# Keras Hyperparameter tuning

In this notebook, we explored the best parameters for the dense layers using the Hyperband tuning algorithm implemented in Keras. However, we did not use these predictions as they did not perform as expected during the fine-tuning phase. 

We also made a mistake by not exploring the HeUniform initialization distribution strategy for ReLU dense layers.
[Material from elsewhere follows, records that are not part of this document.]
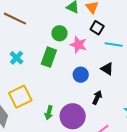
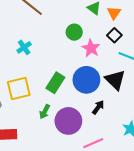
green rectangle: (49, 57) -> (55, 83), moved
black triangle: (107, 69) -> (115, 80), size x1.5
blue circle: (81, 75) -> (86, 80), size x1.6

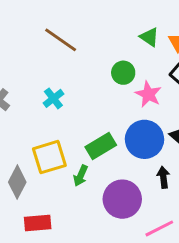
green rectangle: (55, 83) -> (101, 146), turned 30
black arrow: (98, 107) -> (163, 177), turned -40
green arrow: (45, 112) -> (81, 176), moved

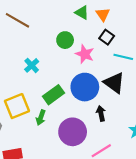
cyan cross: (53, 98) -> (32, 65), moved

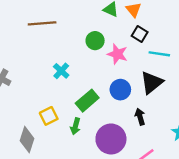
brown line: (18, 20) -> (42, 23), turned -30
black triangle: (114, 83) -> (152, 83), turned 50
blue circle: (85, 87) -> (120, 90), size x0.7
yellow square: (17, 106) -> (49, 116), size x0.7

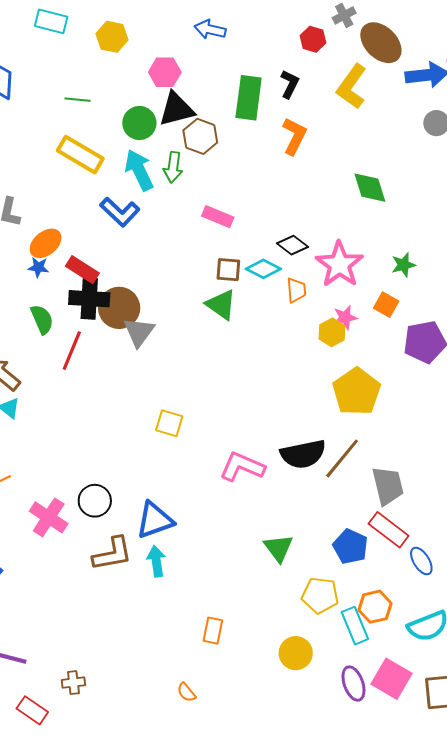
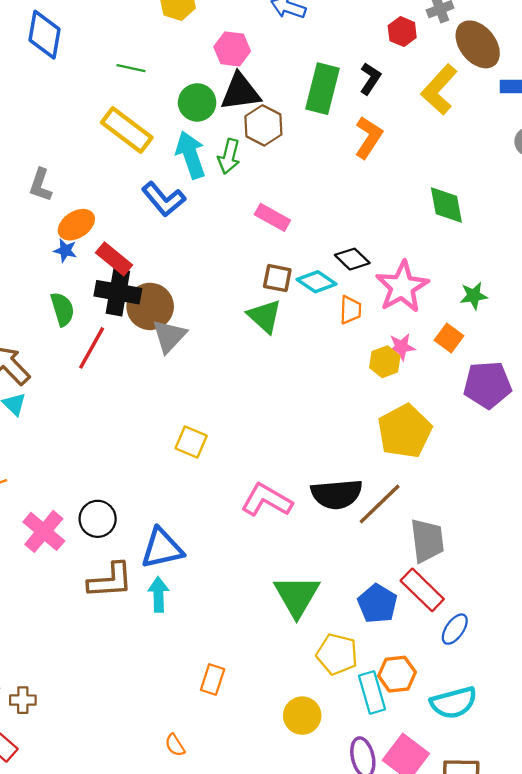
green triangle: (278, 548) -> (297, 596), size x1.4
blue ellipse: (421, 561) -> (455, 629), turned 60
brown cross: (73, 683) -> (23, 700), moved

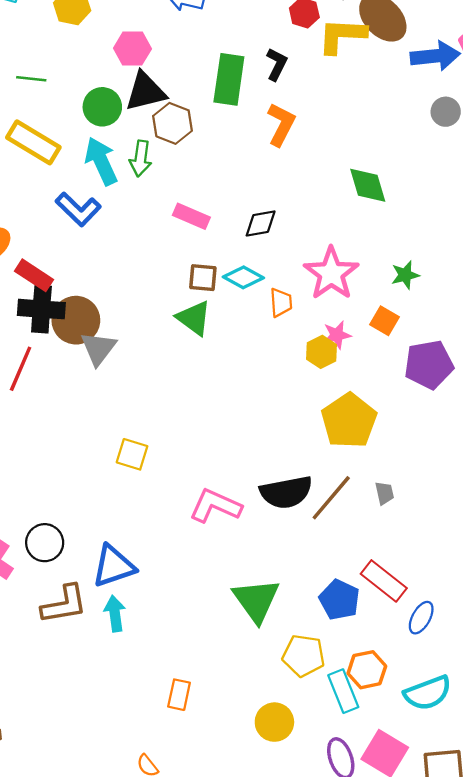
yellow L-shape: (439, 90) -> (342, 36), moved, turned 57
black diamond: (352, 259) -> (261, 223), moved, turned -48
gray trapezoid: (427, 541) -> (384, 493), moved, size x0.5

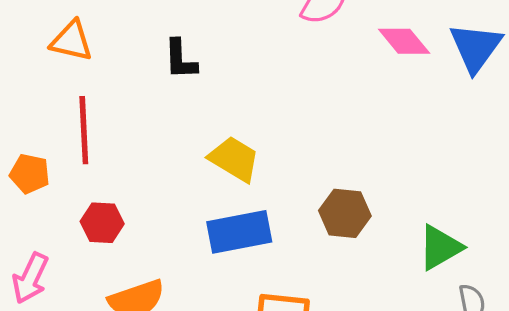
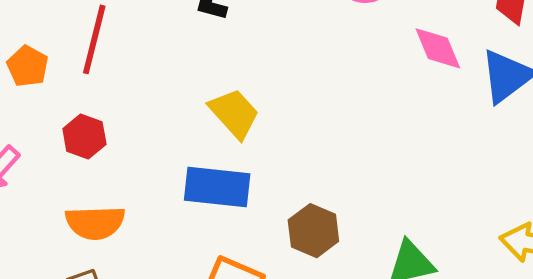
brown hexagon: (345, 213) -> (313, 231), moved

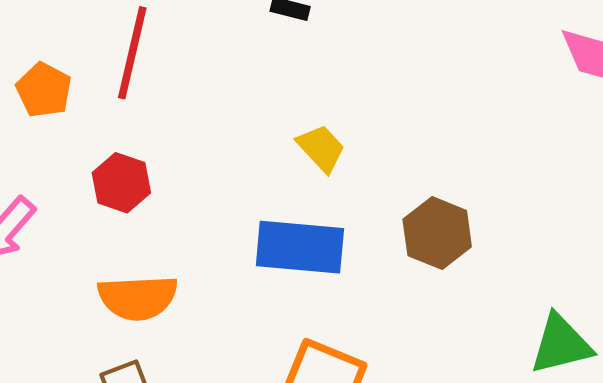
yellow trapezoid: (234, 113) -> (321, 148), size x0.7
brown hexagon: (313, 231) -> (437, 233), moved

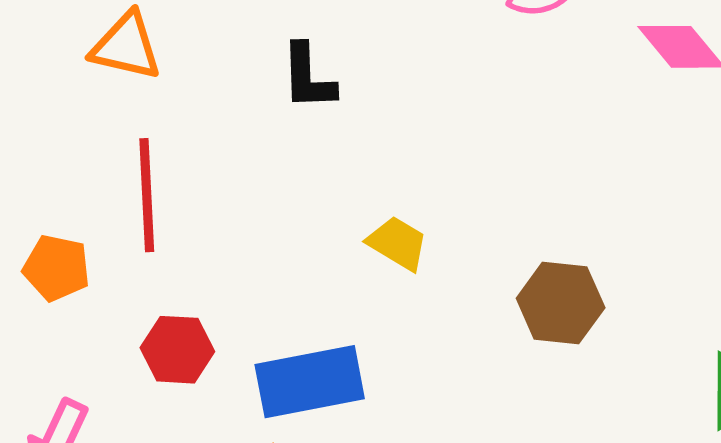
blue rectangle: (300, 247) -> (310, 382), moved

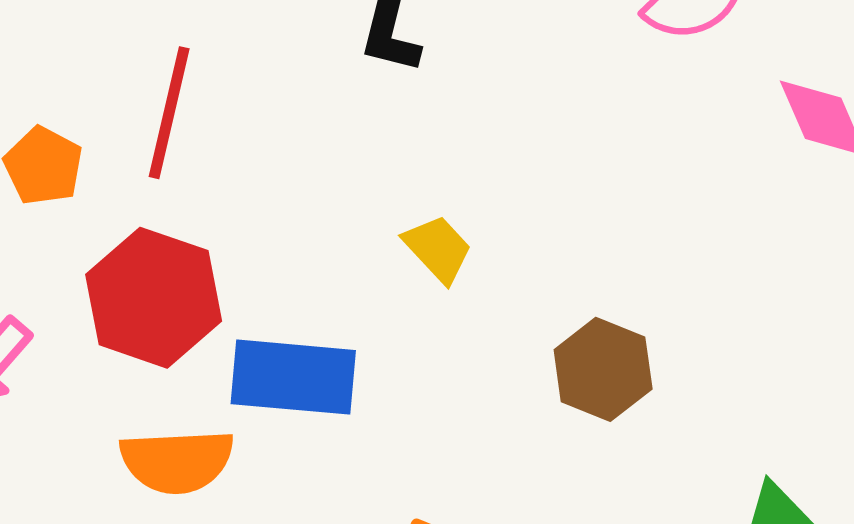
red hexagon: (177, 350) -> (154, 298), size x1.6

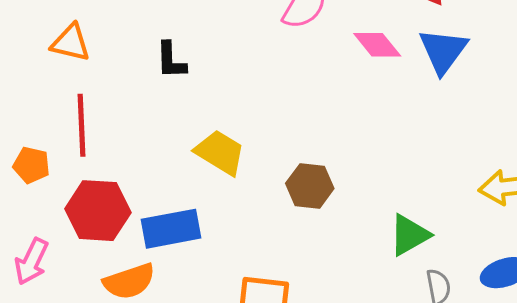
yellow trapezoid: (438, 249) -> (220, 152), size x1.5

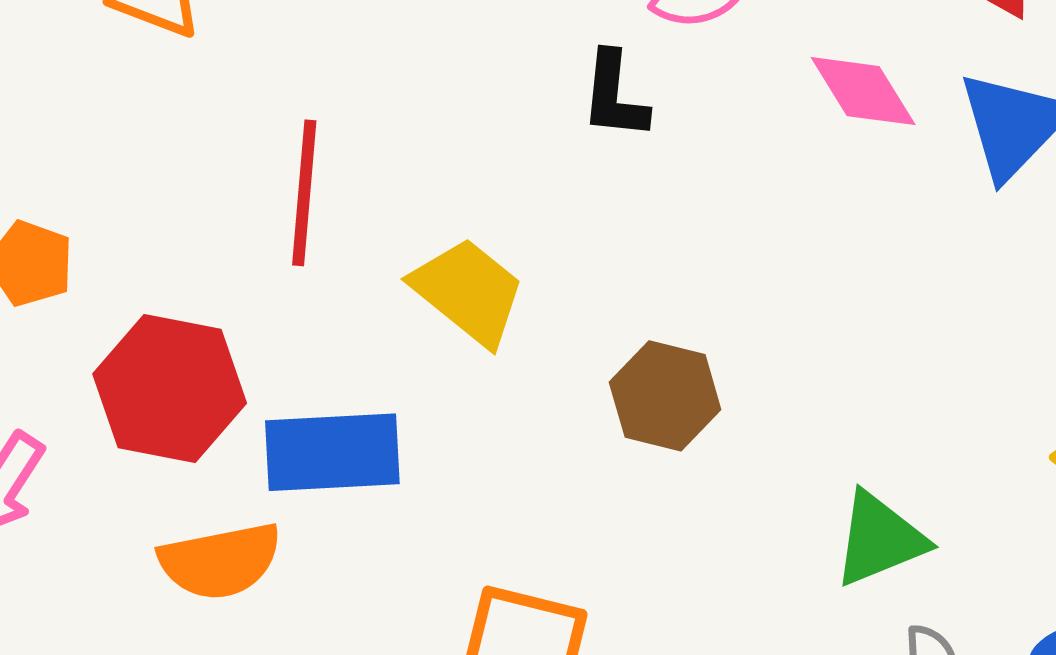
black L-shape: (171, 60) -> (615, 96), moved
red line: (81, 125) -> (304, 193), moved

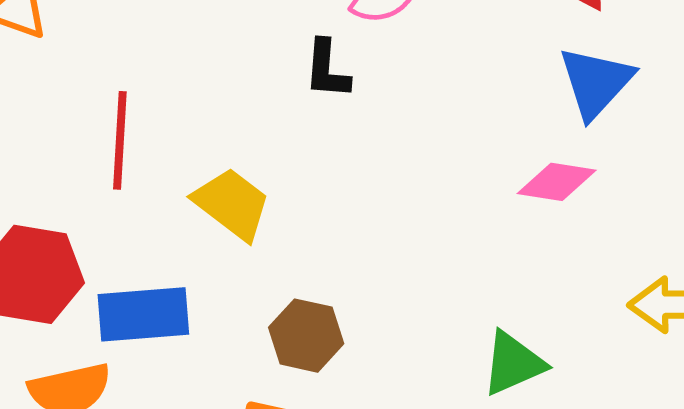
pink diamond: (863, 91) -> (557, 182), moved, turned -48
brown hexagon: (665, 396) -> (306, 336), moved

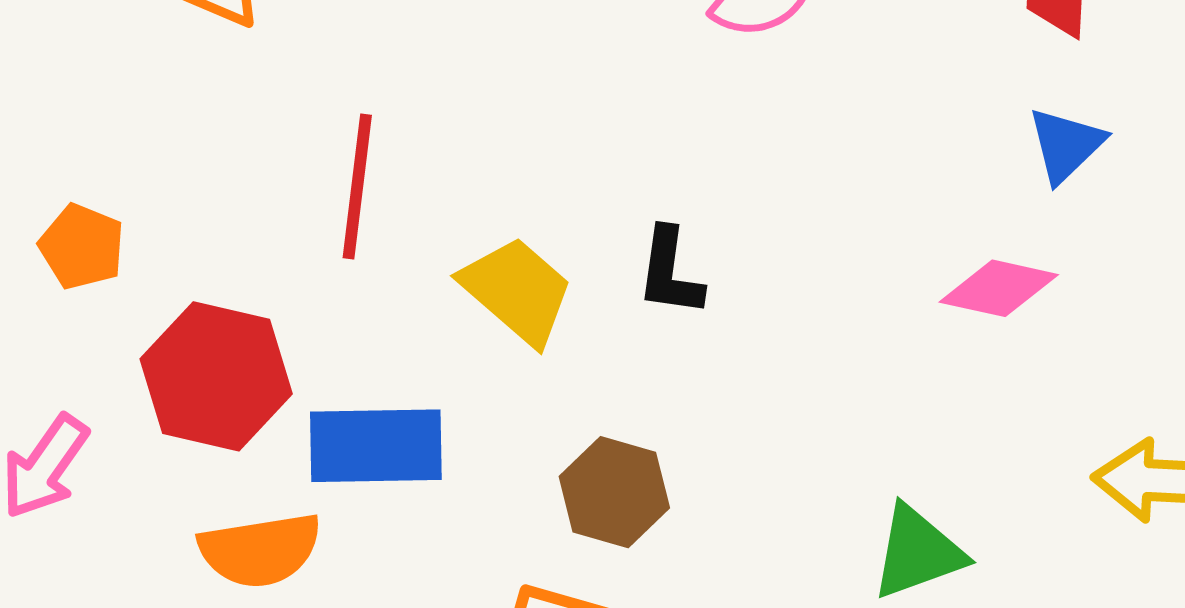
black L-shape: (327, 69) -> (670, 272), moved
blue triangle: (596, 82) -> (1066, 145), size x0.7

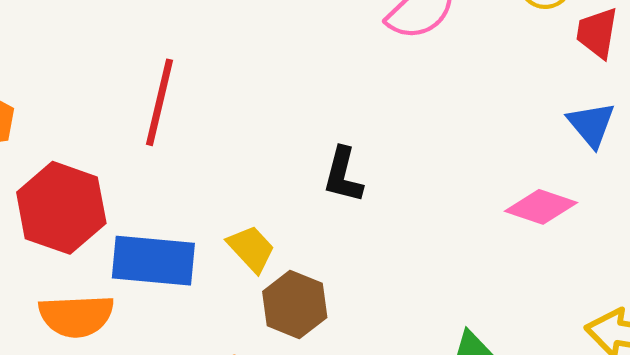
blue triangle: (1066, 145) -> (591, 124), turned -32
yellow trapezoid: (517, 291) -> (251, 249), moved, size x0.7

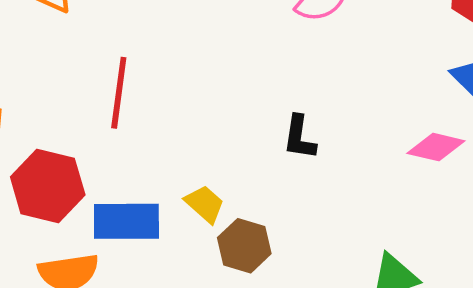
black L-shape: (343, 175) -> (300, 137), moved

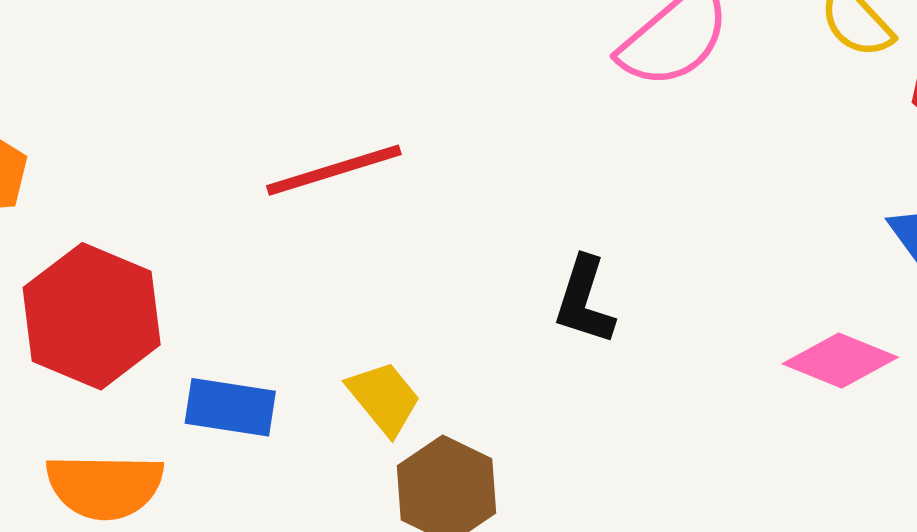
red line: (119, 93) -> (334, 170), moved, turned 56
blue rectangle: (126, 221) -> (230, 407), size x0.7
Instead, we only explored the Glorot Uniform, which is more suitable for sigmoid activation layers.

The keras tuner here uses the Hyperband algorithm, and to implement it we followed the implementation provided in https://keras.io/api/keras_tuner/tuners/hyperband/

## Tuning Dense Layers of ConvNext

In [None]:
from tensorflow.keras import regularizers, initializers

SEED = 42

def model_builder(hp):
        
    input = tf.keras.Input(shape=IMG_SHAPE)
    
    x = tf.keras.layers.Resizing(96, 96, interpolation='bicubic', name='resizing')(input)
    
    # Add data augmentation layer here
    x = data_augmentation(x)  
    x = model_cnn(x)  
    
    # Use a hyperparameter to decide.
    hp_dropout = hp.Float('dropout', min_value=0.2, max_value=0.5, step = 0.05)   
    
    #Choice between Globalaverage pooling and Flatten.
    #In case it is Flatten, we also include the dropout
    
    if hp.Choice('pooling', ['flatten', 'global']) == 'flatten':
        x = tf.keras.layers.Flatten()(x)
        x = tf.keras.layers.Dropout(hp_dropout)(x)
    else:
        x = tf.keras.layers.GlobalAveragePooling2D()(x)
    
    # Add a hyperparameter for the regularization type
    hp_reg_type = hp.Choice('reg_type', ['l1', 'l2'])
    
    # Add a hyperparameter for the regularization strength
    hp_reg_strength = hp.Float('reg_strength', min_value=0.0, max_value=0.1, step=0.02)
    
    # Add a hyperparameter for the initialization distribution
    hp_init_distribution = hp.Choice('init_distribution', [ 'glorot_uniform', 'glorot_normal'])
    
    
    for i in range(hp.Int('n_layers',1,3)):
        if hp_reg_type == 'l1':
            reg = regularizers.l1(hp_reg_strength)
        else:
            reg = regularizers.l2(hp_reg_strength)
        
        if hp_init_distribution == 'uniform':
            init = initializers.RandomUniform(seed=SEED)
            
        elif hp_init_distribution == 'normal':
            init = initializers.RandomNormal(seed=SEED)
            
        elif hp_init_distribution == 'glorot_uniform':
            init = initializers.GlorotUniform(seed=SEED)
        else:
            init = initializers.GlorotNormal(seed=SEED)
        
        #Add  variable number of dense layers, from 128 to 1024
        x = layers.Dense(units=hp.Int(f'units_{i}', min_value=128, max_value=1024, step=128),
                         kernel_regularizer=reg, kernel_initializer=init)(x)
        
        #In this case, we add batch normalization, then use relu as activation
        x = layers.BatchNormalization()(x)
        x = layers.Activation('relu')(x)
        
        #The dropout will depend on the tuner
        x = layers.Dropout(hp_dropout)(x)       
    
    #The last layer will always be a dense layer with sigmoid activation
    outputs = tf.keras.layers.Dense(1, activation='sigmoid', kernel_initializer=init)(x)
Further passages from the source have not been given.